Today's WSJ — The Wall Street Journal — includes a column that gets antitrust law so wrong you wonder why the paper's pundits, who include those who write the official editorials, bother.
The column in question takes aim at the U.S. Department of Justice's case that calls Apple and five book publishers price-fixers for, well, fixing prices.
As the WSJ so often does when dealing with antitrust law, this item reflects a breed of magical thinking.
It first claims that the e-book cartel couldn't have conspired because they simply applied Apple's standard "agency model" to e-books. That model lets the makers of a good or service — here, the book-publishers — set Apple's price. Apple keeps 30 percent of that price.
The writer doesn't seem to have picked up on the fact that the book people didn't use the agency model until they jointly chose to change their model. Adoption of the model resulted not from independent decisions but from a string of secret meetings where the book-makers' top execs agreed on a common plan to keep book prices high. Prices for their books shot back up and have stayed there. Buyers paid more. And Apple got 30 percent of the bigger take.
Can you say price-fixing?
The writer claims that the DOJ lawsuit has HURT competition by giving Amazon cover to . . . lower prices. You read that right. Paying less for e-books hurts competition.

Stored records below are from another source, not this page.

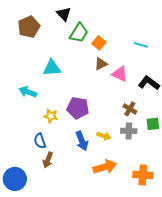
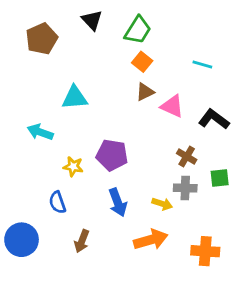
green trapezoid: (79, 33) -> (138, 30), moved
yellow arrow: (104, 136) -> (162, 204), moved
brown arrow: (48, 160) -> (82, 241), moved
blue circle: (15, 179) -> (22, 240), moved

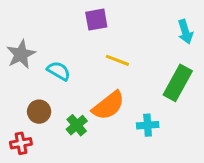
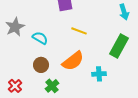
brown circle: (39, 112) -> (41, 65), moved
green cross: (77, 125) -> (52, 86), moved
red cross: (21, 143) -> (15, 86), turned -32

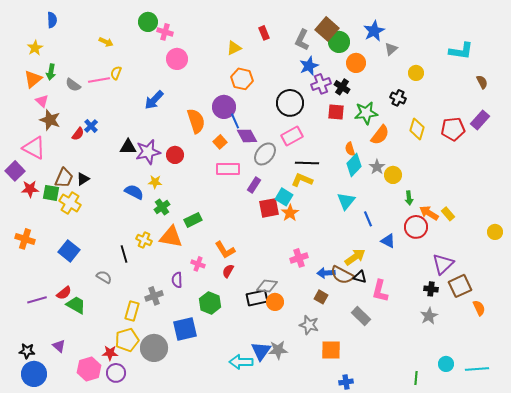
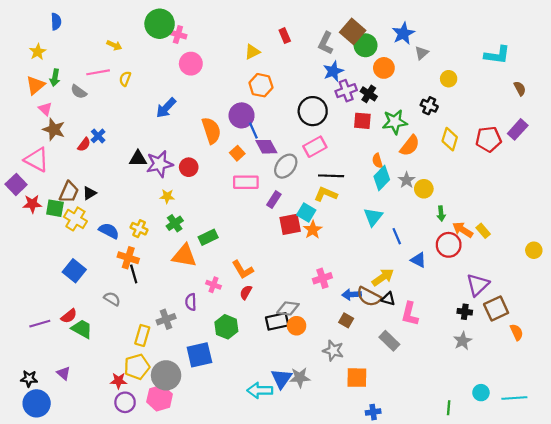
green circle: (148, 22) -> (160, 24), size x1.4
pink line: (99, 80) -> (98, 72), moved
blue semicircle: (134, 192) -> (109, 231), moved
orange cross: (25, 239) -> (128, 258), moved
yellow cross: (144, 240) -> (139, 229), moved
pink hexagon: (89, 369) -> (160, 398), moved

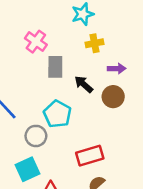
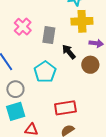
pink cross: (36, 42) -> (23, 27), moved
yellow cross: (95, 43) -> (82, 21), size x1.5
gray circle: (36, 136) -> (15, 89), moved

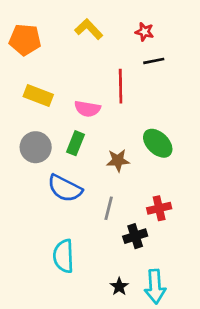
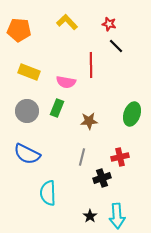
black line: (154, 61) -> (116, 46), turned 56
green ellipse: (158, 143) -> (132, 114), moved, turned 65
blue semicircle: (65, 188) -> (27, 154), moved

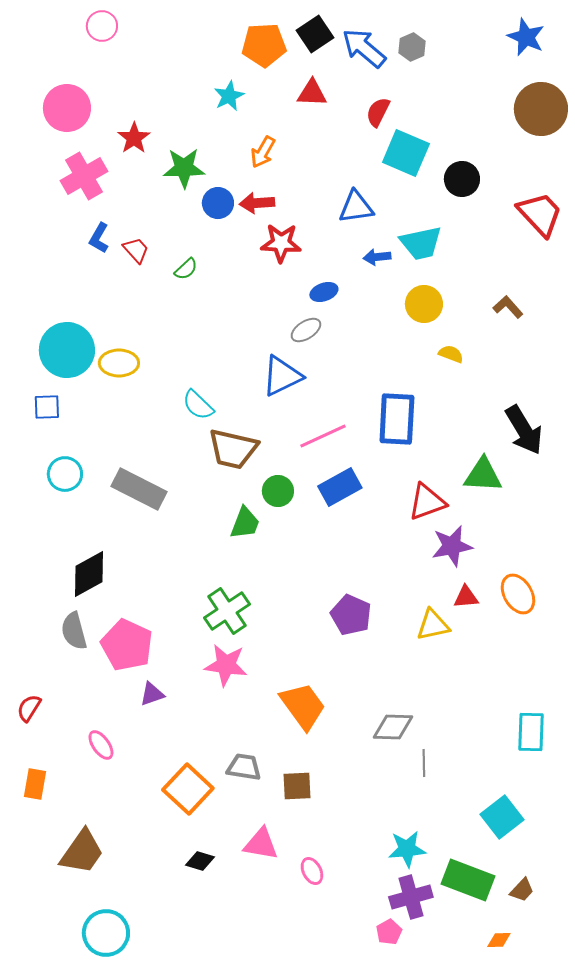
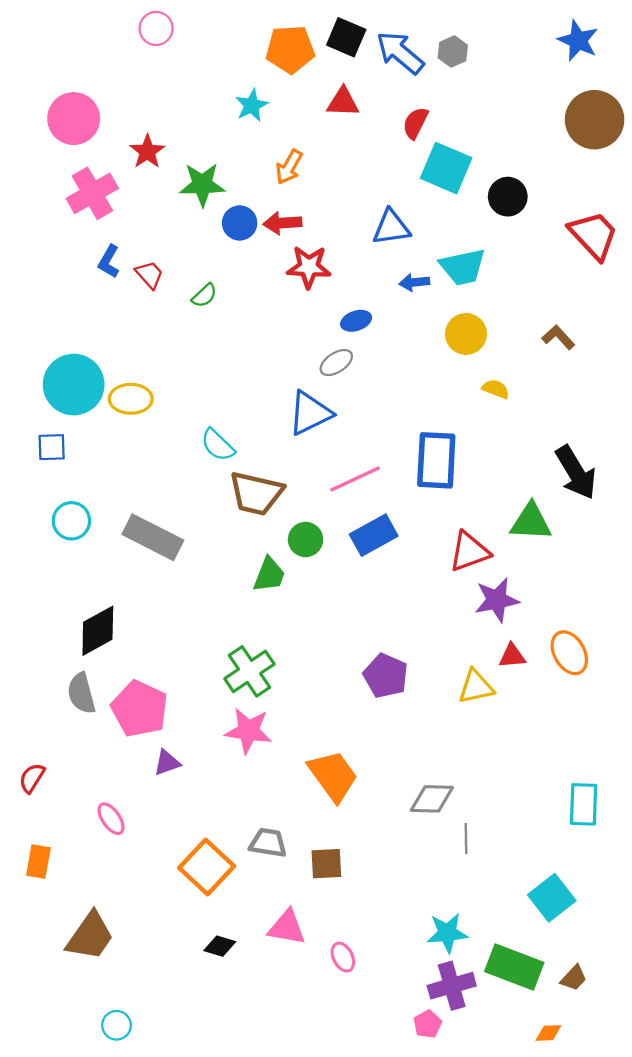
pink circle: (102, 26) -> (156, 28), moved
black square: (315, 34) -> (346, 37), turned -33
cyan circle: (106, 933) -> (116, 1025), size x0.6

Who does the author cite for that idea? The head of a group that lobbies for people who write books. They of course want high prices for their products, pretty much for the same reason Apple does — they get a cut, too.
But, wait, there's more.
The writer ends by quoting antitrust guru and prophet Richard Posner, who for many years has taught antitrust law both as a judge on the Seventh Circuit Court of Appeals in Chicago and as a prof at the University of Chicago. The quote has Judge Posner saying that courts may often do a bad job of weighing "efficiency against monopoly". But the e-book case doesn't deal with "monopoly" — which by its terms ("mono") involves a single firm. No, this case concerns a price-fixing cartel. And the balance in cases like that falls almost always on the side of condemnation.
The irony? The same paper talked with a bunch of antitrust experts and put what they said about United States v. Apple Corporation in an article. The title?
"Critics of E-Books Lawsuit Miss the Mark, Experts Say".